Prompt
Only the lines from the one with "достаточно ли стандартной машины, нужны ли" to the end of the material should be reproduced, exactly and in full, both ends included.

Material for this task
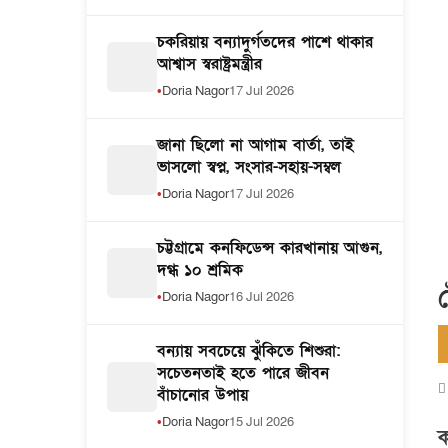
চকরিয়ায় বন্যাদুর্গতদের পাশে থাকার
আশ্বাস স্বরাষ্ট্রমন্ত্রীর
Doria Nagor
17 Jul 2026
জানা ছিলো না আগাম বার্তা, তাই
ভাসলো স্বপ্ন, সংসার-সহায়-সম্বল
Doria Nagor
17 Jul 2026
চট্টগ্রামে কনফিডেন্স কারখানায় আগুন,
দগ্ধ ১০ শ্রমিক
Doria Nagor
16 Jul 2026
বন্যায় সবচেয়ে ঝুঁকিতে শিশুরা:
সচেতনতাই হতে পারে জীবন
বাঁচানোর উপায়
Doria Nagor
15 Jul 2026
ক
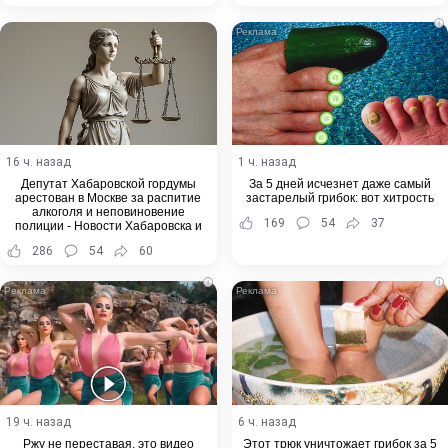
i
16 ч. назад
1 ч. назад
Депутат Хабаровской гордумы
За 5 дней исчезнет даже самый
арестован в Москве за распитие
застарелый грибок: вот хитрость
алкоголя и неповиновение
169
54
37
полиции - Новости Хабаровска и
Хабаровского края
286
54
60
i
i
19 ч. назад
6 ч. назад
Ржу не переставая, это видео
Этот трюк уничтожает грибок за 5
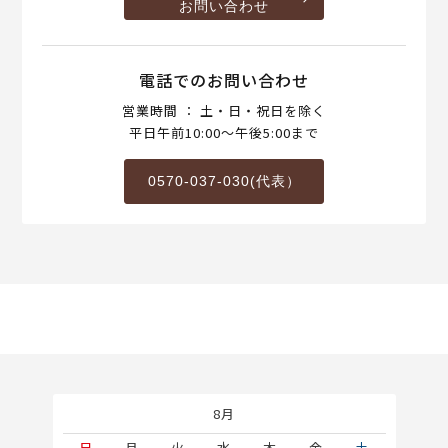
お問い合わせ
電話でのお問い合わせ
営業時間 ： 土・日・祝日を除く
平日午前10:00～午後5:00まで
0570-037-030(代表）
8月
土
日
月
火
水
木
金
土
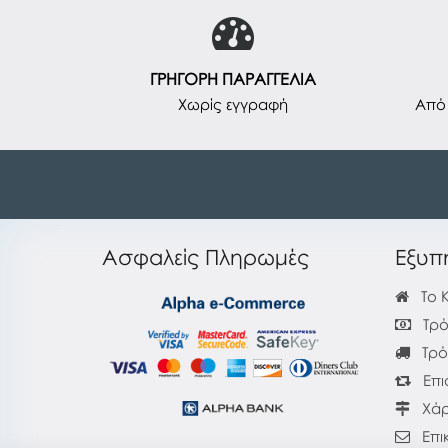
ΓΡΗΓΟΡΗ ΠΑΡΑΓΓΕΛΙΑ
Χωρίς εγγραφή
Από 
Ασφαλείς Πληρωμές
Εξυπ
Το 
Τρό
Τρό
Επι
Χάρ
Επι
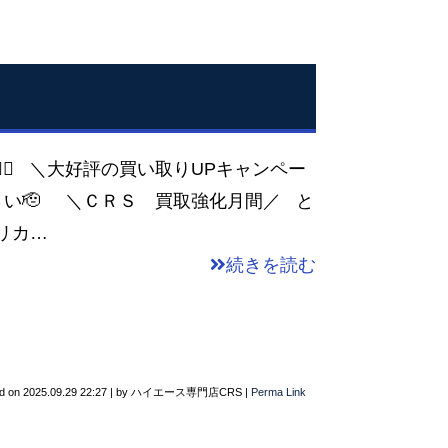
‍♀️ ＼大好評の買い取りUPキャンペー
い🫡 ＼ＣＲＳ 買取強化月間／ と
リカ…
続きを読む
d on
2025.09.29 22:27
|
by
ハイエース専門店CRS
|
Perma Link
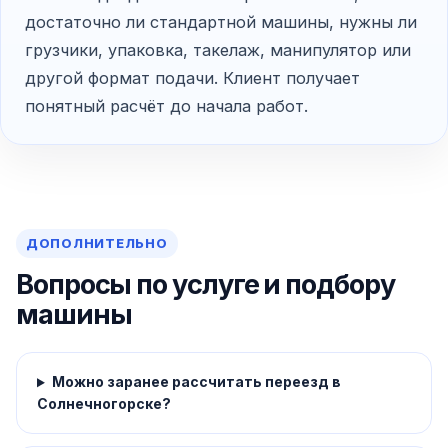
достаточно ли стандартной машины, нужны ли
грузчики, упаковка, такелаж, манипулятор или
другой формат подачи. Клиент получает
понятный расчёт до начала работ.
ДОПОЛНИТЕЛЬНО
Вопросы по услуге и подбору
машины
Можно заранее рассчитать переезд в
Солнечногорске?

Your response
достаточно ли стандартной машины, нужны ли
грузчики, упаковка, такелаж, манипулятор или
другой формат подачи. Клиент получает
понятный расчёт до начала работ.
ДОПОЛНИТЕЛЬНО
Вопросы по услуге и подбору
машины
Можно заранее рассчитать переезд в
Солнечногорске?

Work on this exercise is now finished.